-- ABOUT THIS EXERCISE --
Copy out each line of the material in which the word "community" appears.

-- EXERCISE INPUT --
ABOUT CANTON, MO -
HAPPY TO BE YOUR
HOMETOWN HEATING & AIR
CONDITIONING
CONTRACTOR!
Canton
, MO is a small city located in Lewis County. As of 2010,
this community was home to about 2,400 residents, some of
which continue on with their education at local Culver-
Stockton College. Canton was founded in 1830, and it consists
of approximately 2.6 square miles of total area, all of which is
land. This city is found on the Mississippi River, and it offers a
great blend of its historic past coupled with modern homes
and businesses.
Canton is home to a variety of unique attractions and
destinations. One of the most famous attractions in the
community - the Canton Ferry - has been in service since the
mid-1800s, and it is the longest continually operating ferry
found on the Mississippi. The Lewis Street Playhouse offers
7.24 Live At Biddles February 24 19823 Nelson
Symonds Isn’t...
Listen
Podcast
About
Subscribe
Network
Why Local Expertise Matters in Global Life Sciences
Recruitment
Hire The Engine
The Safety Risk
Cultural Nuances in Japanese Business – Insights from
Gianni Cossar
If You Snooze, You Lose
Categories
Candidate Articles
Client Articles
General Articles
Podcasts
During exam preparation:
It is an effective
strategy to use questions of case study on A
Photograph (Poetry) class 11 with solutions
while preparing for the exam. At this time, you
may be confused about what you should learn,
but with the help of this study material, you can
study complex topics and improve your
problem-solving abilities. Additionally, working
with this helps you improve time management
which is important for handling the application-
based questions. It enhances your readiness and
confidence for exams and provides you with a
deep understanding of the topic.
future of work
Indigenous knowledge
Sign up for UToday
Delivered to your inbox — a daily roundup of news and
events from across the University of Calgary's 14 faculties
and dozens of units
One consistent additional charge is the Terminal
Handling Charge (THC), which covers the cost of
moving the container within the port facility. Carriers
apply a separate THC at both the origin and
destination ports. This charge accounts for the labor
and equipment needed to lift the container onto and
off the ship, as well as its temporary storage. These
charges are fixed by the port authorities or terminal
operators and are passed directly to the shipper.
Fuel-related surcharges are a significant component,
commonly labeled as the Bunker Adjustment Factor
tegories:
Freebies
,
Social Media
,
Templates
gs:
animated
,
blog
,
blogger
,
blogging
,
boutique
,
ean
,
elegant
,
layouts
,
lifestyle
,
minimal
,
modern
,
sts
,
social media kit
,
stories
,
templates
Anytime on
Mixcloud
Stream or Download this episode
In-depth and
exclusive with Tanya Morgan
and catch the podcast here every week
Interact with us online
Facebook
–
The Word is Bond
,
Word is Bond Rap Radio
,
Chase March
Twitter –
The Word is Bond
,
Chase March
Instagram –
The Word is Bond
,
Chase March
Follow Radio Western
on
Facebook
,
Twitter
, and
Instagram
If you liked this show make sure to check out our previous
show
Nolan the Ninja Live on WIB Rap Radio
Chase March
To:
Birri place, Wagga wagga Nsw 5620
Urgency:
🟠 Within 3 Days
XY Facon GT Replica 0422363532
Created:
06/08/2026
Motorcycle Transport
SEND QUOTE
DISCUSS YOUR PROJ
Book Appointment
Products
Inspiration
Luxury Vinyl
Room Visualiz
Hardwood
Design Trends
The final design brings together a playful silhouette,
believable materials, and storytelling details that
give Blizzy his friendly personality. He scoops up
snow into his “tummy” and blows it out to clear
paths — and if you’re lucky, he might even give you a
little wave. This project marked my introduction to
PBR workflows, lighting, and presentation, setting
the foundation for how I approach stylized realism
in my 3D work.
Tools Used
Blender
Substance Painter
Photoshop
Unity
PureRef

-- SOLUTION TO THE PROBLEM --
this community was home to about 2,400 residents, some of
community - the Canton Ferry - has been in service since the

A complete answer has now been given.